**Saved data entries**
□ □ □ □ □ □ □

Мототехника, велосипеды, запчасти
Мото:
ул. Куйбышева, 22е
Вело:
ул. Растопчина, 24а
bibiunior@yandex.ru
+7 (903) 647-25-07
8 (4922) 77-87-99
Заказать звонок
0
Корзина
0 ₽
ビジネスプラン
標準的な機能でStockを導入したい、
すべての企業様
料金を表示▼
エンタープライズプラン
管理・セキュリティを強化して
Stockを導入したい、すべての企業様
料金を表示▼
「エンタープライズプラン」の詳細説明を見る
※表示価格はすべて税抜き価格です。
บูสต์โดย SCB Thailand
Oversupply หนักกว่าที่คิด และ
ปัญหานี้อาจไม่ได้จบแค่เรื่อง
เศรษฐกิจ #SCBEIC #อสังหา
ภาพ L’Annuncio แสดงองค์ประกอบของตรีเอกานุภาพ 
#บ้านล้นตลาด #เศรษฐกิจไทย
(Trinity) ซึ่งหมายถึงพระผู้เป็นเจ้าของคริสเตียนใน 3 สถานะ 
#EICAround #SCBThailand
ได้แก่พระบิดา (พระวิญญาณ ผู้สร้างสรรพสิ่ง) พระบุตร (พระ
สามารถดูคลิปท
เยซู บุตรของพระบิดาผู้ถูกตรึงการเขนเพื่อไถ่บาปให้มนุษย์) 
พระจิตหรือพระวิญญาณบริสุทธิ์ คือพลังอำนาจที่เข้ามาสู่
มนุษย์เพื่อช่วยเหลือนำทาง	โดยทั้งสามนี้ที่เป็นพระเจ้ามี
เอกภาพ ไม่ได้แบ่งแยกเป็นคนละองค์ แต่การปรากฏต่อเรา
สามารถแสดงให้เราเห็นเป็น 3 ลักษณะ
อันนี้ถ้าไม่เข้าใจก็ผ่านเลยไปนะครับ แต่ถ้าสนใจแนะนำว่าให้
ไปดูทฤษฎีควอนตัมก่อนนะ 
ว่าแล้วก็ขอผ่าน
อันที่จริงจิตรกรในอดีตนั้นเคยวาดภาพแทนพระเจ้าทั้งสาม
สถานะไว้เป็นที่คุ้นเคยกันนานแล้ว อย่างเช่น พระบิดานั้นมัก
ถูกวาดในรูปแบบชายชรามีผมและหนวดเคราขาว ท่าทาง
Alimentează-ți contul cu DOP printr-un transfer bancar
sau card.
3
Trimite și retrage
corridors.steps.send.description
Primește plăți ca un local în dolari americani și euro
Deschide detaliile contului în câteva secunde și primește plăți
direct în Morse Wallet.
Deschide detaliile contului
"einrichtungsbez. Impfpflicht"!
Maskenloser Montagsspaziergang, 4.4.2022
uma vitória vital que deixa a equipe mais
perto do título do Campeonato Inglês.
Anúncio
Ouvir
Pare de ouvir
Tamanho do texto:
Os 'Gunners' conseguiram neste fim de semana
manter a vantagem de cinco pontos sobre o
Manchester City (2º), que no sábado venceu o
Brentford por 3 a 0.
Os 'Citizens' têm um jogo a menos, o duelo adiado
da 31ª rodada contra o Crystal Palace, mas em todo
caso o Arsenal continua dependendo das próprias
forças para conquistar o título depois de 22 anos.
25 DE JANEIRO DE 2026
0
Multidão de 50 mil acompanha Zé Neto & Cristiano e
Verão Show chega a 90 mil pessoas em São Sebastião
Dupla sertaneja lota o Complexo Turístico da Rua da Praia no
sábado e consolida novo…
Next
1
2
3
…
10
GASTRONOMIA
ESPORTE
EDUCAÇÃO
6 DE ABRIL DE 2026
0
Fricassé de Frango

□ □ □ □ □ □ □

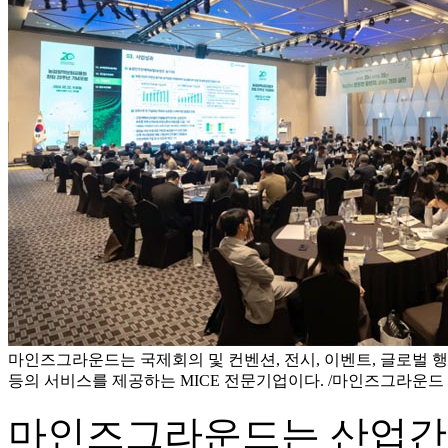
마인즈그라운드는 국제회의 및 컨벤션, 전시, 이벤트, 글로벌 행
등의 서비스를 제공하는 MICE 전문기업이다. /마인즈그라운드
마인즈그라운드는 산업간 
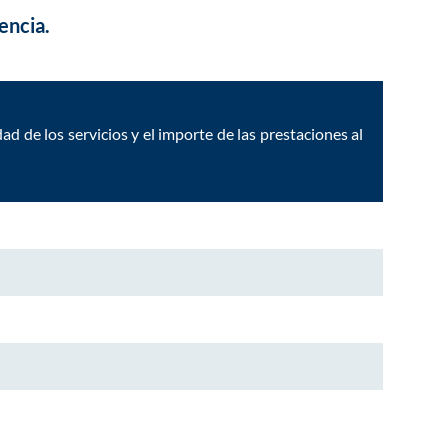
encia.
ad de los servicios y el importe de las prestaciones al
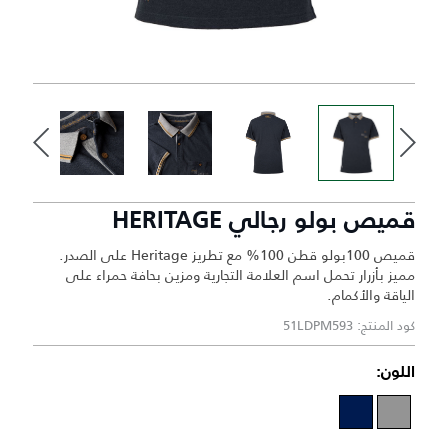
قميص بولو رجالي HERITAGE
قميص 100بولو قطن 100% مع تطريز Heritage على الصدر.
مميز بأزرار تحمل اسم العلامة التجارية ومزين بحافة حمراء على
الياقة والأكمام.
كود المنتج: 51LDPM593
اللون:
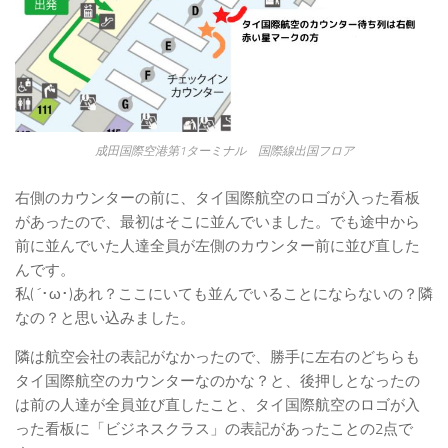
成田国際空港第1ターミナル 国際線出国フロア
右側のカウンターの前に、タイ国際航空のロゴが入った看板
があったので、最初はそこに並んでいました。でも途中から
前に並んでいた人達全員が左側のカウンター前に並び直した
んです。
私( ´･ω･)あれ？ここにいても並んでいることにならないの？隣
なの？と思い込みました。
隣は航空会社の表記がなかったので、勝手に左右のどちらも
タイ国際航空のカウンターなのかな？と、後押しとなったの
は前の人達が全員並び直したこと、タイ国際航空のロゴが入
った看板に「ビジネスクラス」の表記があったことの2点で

□ □ □ □ □ □ □

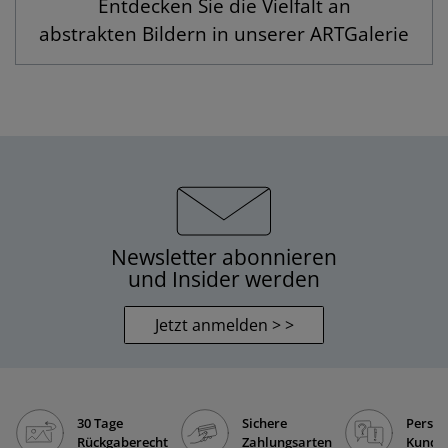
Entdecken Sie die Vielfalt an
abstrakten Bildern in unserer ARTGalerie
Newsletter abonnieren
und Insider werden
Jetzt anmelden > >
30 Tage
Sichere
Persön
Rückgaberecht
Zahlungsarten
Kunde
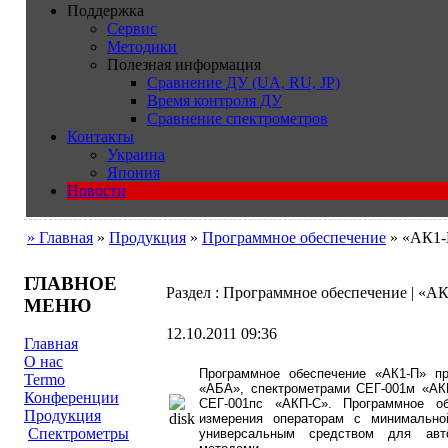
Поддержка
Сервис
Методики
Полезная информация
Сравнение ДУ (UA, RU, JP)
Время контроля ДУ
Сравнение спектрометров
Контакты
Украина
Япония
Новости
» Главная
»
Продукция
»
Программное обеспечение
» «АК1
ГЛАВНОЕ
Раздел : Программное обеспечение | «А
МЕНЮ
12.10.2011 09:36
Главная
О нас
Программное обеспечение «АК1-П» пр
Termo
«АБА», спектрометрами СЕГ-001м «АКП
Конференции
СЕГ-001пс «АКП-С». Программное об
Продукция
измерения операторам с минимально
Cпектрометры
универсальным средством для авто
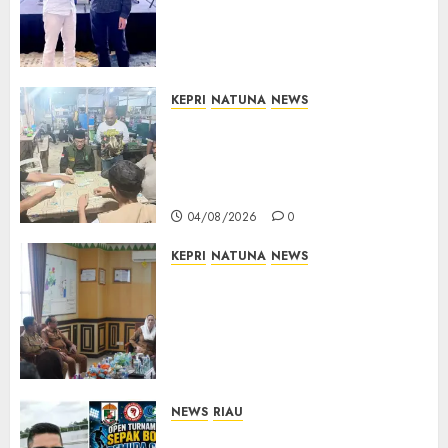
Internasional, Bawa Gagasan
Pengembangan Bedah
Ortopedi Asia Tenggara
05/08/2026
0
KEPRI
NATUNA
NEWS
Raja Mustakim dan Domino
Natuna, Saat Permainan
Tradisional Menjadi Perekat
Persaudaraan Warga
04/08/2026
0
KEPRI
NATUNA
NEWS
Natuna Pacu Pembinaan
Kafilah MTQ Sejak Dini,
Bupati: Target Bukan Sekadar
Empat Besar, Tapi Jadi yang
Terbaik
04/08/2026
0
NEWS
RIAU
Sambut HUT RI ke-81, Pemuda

□ □ □ □ □ □ □

**REQUIRED ACTION**
Look above for every line with the word "обеспечение" and copy it.

**RESPONSE AREA**
Программное обеспечение
Раздел : Программное обеспечение | «А
Программное обеспечение «АК1-П» пр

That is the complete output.